I expected to be overwhelmed by the Vatican and its deep history and humbled by the impossible beauty of the Sistine Chapel. I expected to be seduced by the city of Florence and rendered speechless by the Duomo at its heart. I expected pasta and pizza, checkered tablecloths and candlelit tables, and I expected wine, lots and lots of fine wine. I expected all of that as we toured Rome and Florence, but I didn’t expect to find the same kind of awe and beauty in the quiet towns of Italy’s bootheel.

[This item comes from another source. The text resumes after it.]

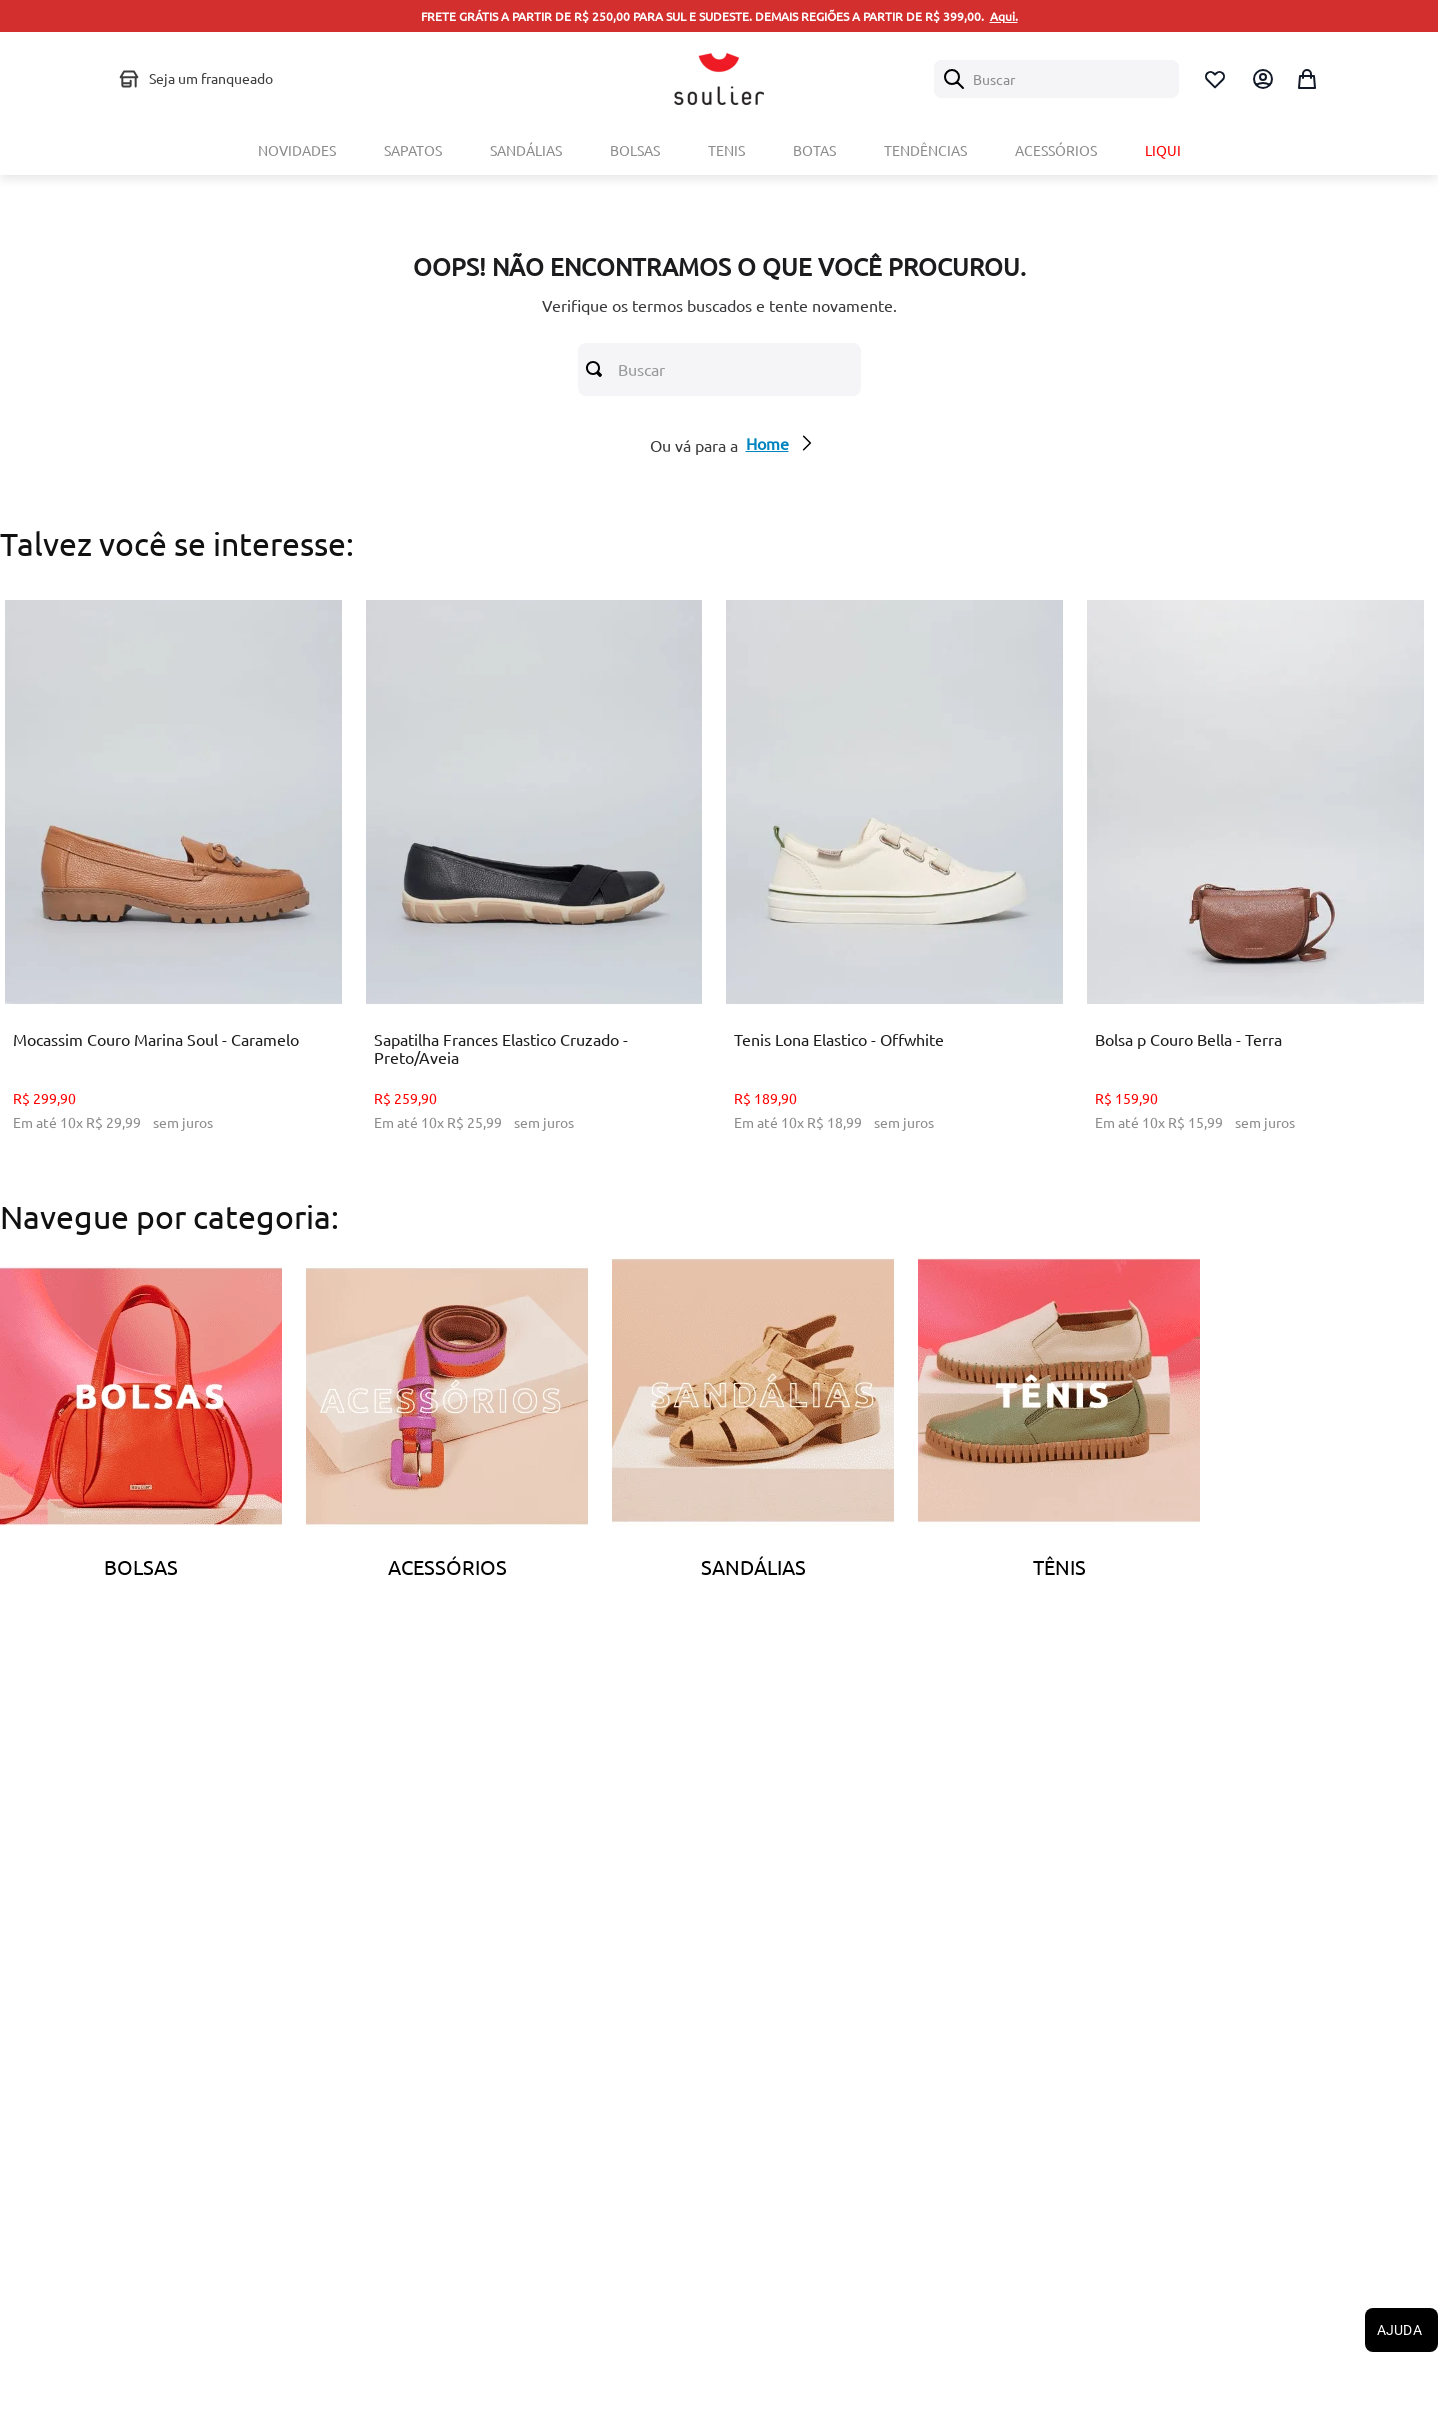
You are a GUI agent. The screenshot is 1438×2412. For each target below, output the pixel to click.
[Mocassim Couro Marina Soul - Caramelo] (173, 880)
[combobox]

My first meal in Italy was not at a well known restaurant boasting a famous menu, but was a VoomaGo Experience at the home of Anna and Vincenzo. Their smiling faces welcomed our arrival and their table overflowed with the bounty from their own garden and Anna’s expert cooking skills. Creamy mozzarella, soft as a cloud, stuffed peppers, eggplant, and pork loin, pounded thin as lace before being grilled over coals fueled by grape stems, filled our plates. Vincenzo’s wine, poured from a bottle painted with flowers, filled our glasses. The dessert plate held fresh figs, grapes, melon, prickly pear and nectarines the color of sunset. The conversation was a jumble of the few Italian words we knew and the even fewer English words that Anna and Vincenzo knew, but the language of laughter and smiles around the table needed no interpretation.
Truth was, VoomaGo had ruined me. All further trips would be compared to this Italy vacation and I doubted they would measure up.
An evening stroll through the cobblestone streets brought a chance encounter with a museum guard as he locked the doors for the night. Instead of turning us away, he ushered us inside for a tour. Artifacts uncovered during the building’s renovation, some dating to 300 B.C., surrounded us as the guard nonchalantly explained the surprise of their discovery. As we made our way to the second floor, he peered out a side window to the cloistered nunnery across the narrow street and announced, “The sisters are making dinner.” Indeed they were. We crowded around the window to watch them prepare their simple wooden tables with the spare utensils that marked their life. Humbled by the moment, a realization came to me: we were standing in the midst of ancient history while through the window and across the street, we were witnessing a confined world that few will ever see.
We visited the Trulli houses, small round structures made entirely of dry stacked stone culminating in a cone shaped roof, the Italian version of a “Hobbit” house, and guided by the VoomaGo Local and architect who was renovating them. He explained the history and mechanics of why the stones stacked into the pointed roof above our heads did not collapse. A stone staircase curved around the outside and a climb to the top gave us a panoramic view of the Italian countryside and the olive grove surrounding the tiny houses.
The joyful celebration and parade for St. Gregory, the patron saint of Manduria, was unexpectedly moving. The statue of St. Gregory headed the parade, hoisted above the shoulders of the men who had received the honor of carrying it. The crowd was thick surrounding the heavy statue as it lurched down the street on its journey through town, and next to me stood an elderly woman, tearful eyes rapt on the statue, her hands tightly grasping her rosary beads. The love, faith and joy of the community was mirrored in her face.
My intention was to keep a travel journal so the memories of this spectacular trip would not escape me, but after a few days, while sitting beneath a striped beach umbrella and burying my toes in the sugary white sands of the Ionian Sea, I gave up and fully sank into the experience. Truth was, my experiential travel with VoomaGo had ruined me. All further trips would be compared to this Italy vacation and I doubted they would measure up. What I carry instead of the written words of a journal is the memory of the warm and welcoming hearts of the Italian families that I was privileged to meet. To get to know the culture and history of Italy was wonderful. To truly get to know its people was the dream I couldn’t have dreamt.